Detailed comparison
| Side-by-side comparison of taxation, cost of living and scores between the two countries. | ||
|---|---|---|
| Taxation | ||
| Dividend tax | 35%Scale5-35% | 31.4%, Edge to this country |
| Capital gains tax | 15%, Edge to this country | 31.4% |
| Corporate tax | 35% | 25%, Edge to this country |
| Wealth tax | Yes (Bienes Personales), progressive rates from 0.5% to 1.75% on worldwide net assets | Yes, IFI (real estate only) |
| Direct inheritance | 0%, Edge to this country | 45%Scale5-45% |
| Cost and real estate | ||
| Monthly FIRE budget | €1,300, Edge to this country | €2,700 |
| Cost-of-living score | 93.9, Edge to this country | 38.5 |
| Reference city | Buenos Aires | Paris |
| City-center 2-bed rent | €500, Edge to this country | €2,450 |
| Safety and FIRE score | ||
| Insecurity | 1.8, Edge to this country | 2.0 |
| FIRE Ultimate V3 score | 86.1, Edge to this country | 64.6 |
Verdict
- Argentina wins on cost of living (an index near 32 against an expensive France), on direct-line inheritance (0% federal against up to 45% in France), and on the purchasing power of euro income in Buenos Aires.
- France keeps the edge on monetary stability (the euro against a peso at roughly 50% volatility), a solid public health system, and the absence of an annual tax on financial wealth, where Bienes Personales taxes foreign ETFs every year.
- Verdict: Argentina is a lifestyle bet for a mobile FIRE retiree able to keep wealth out of the peso; France remains safer for anyone wanting predictability and a large financial portfolio shielded from a wealth tax.
Frequently asked questions about this duel
Is Argentina less taxed than France for a rentier?
Not mechanically. On capital income, Argentina can be lighter than the French 31.4% flat tax, with foreign capital gains at 15%. But Bienes Personales, the worldwide wealth tax (a decreasing scale capped at about 1% in 2025 then 0.75% in 2026), hits the portfolio every year, which France does not do on financial assets.
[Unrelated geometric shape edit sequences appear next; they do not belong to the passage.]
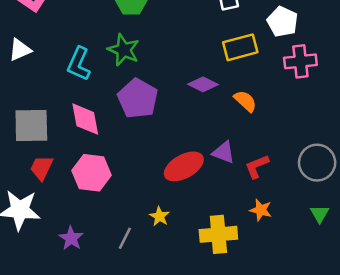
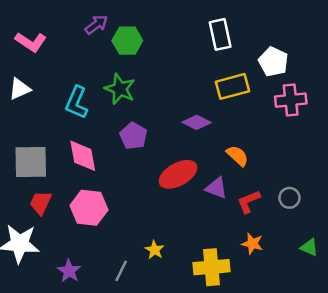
purple pentagon: (138, 99) -> (133, 136), size x0.7
orange semicircle: (245, 101) -> (237, 156), moved
gray circle: (317, 163) -> (289, 198), moved, size x0.6
red ellipse: (184, 166) -> (178, 174), moved
green triangle: (320, 214) -> (309, 247), turned -36

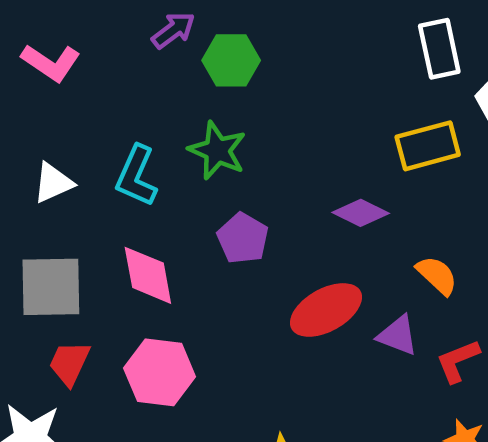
white rectangle: (220, 34) -> (439, 49), moved
white triangle: (20, 89) -> (53, 183), moved

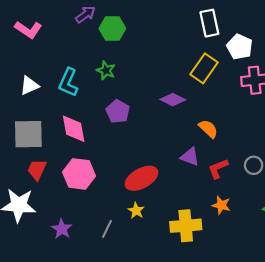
yellow rectangle: (428, 146) -> (204, 68), turned -40
green star: (217, 150) -> (106, 70), size x0.7
red ellipse: (326, 310) -> (141, 178), moved

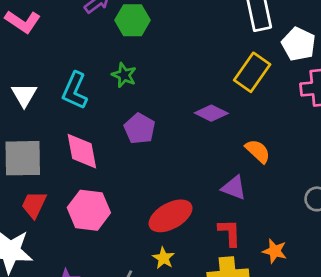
white triangle: (29, 86) -> (24, 95), turned -36
red L-shape: (218, 169) -> (230, 233), moved, turned 110

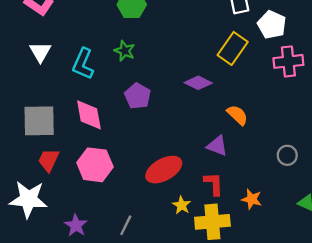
white triangle: (24, 95) -> (40, 52), moved
yellow star: (163, 258) -> (182, 205), moved

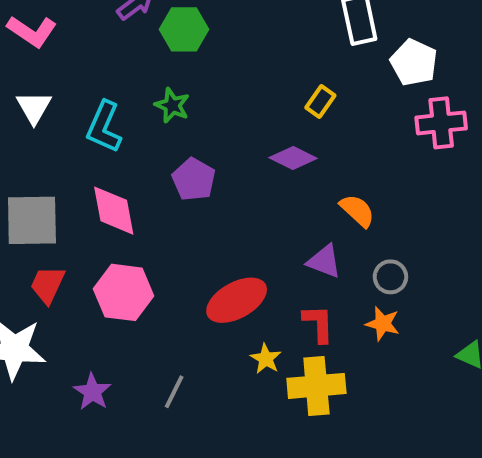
yellow rectangle: (233, 48) -> (320, 101), moved, size x0.6
gray circle: (287, 155) -> (390, 277), moved
orange star: (252, 199) -> (383, 324), moved

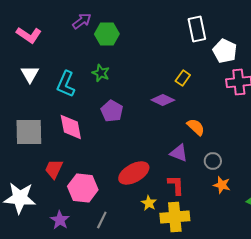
yellow rectangle: (320, 101) -> (183, 78), moved
red trapezoid: (48, 285) -> (54, 169), moved
pink hexagon: (124, 292) -> (83, 188), moved
orange star: (383, 324) -> (222, 185), moved

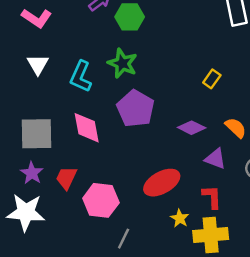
green star: (101, 73) -> (122, 63), size x1.4
yellow rectangle: (183, 78) -> (212, 79), moved
purple diamond: (163, 100) -> (192, 128), moved
purple pentagon: (112, 111) -> (136, 109), size x1.4
purple star: (60, 220) -> (32, 173), moved

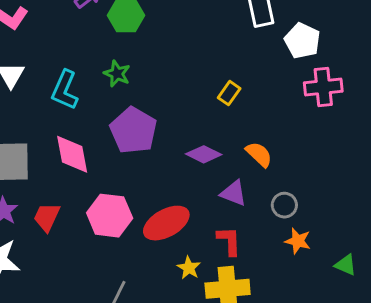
green star: (122, 63) -> (117, 74), size x0.7
pink hexagon: (101, 200) -> (110, 216), moved

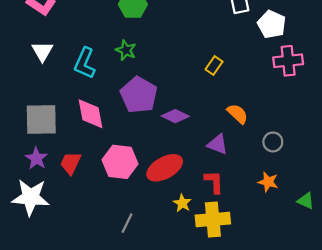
purple diamond: (204, 154) -> (175, 116), moved
gray circle: (284, 205) -> (273, 142), moved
The advantage depends on the size and composition of your wealth.
Is inheritance gentler in Argentina than in France?
At the federal level, yes: inheritance in the direct line is 0% in Argentina, against a scale that can reach 45% in France after the €100,000 per-child allowance. Be careful, however: some Argentine provinces, including Buenos Aires, levy their own inheritance duties.
Does the Argentine peso cancel out the cost-of-living advantage?
For a resident paid in pesos, the risk is real: volatility of roughly 50% and inflation around 32% in 2025. For a French FIRE retiree living on euro income, the cost-of-living advantage holds, provided wealth is kept out of the peso and converted only as you spend.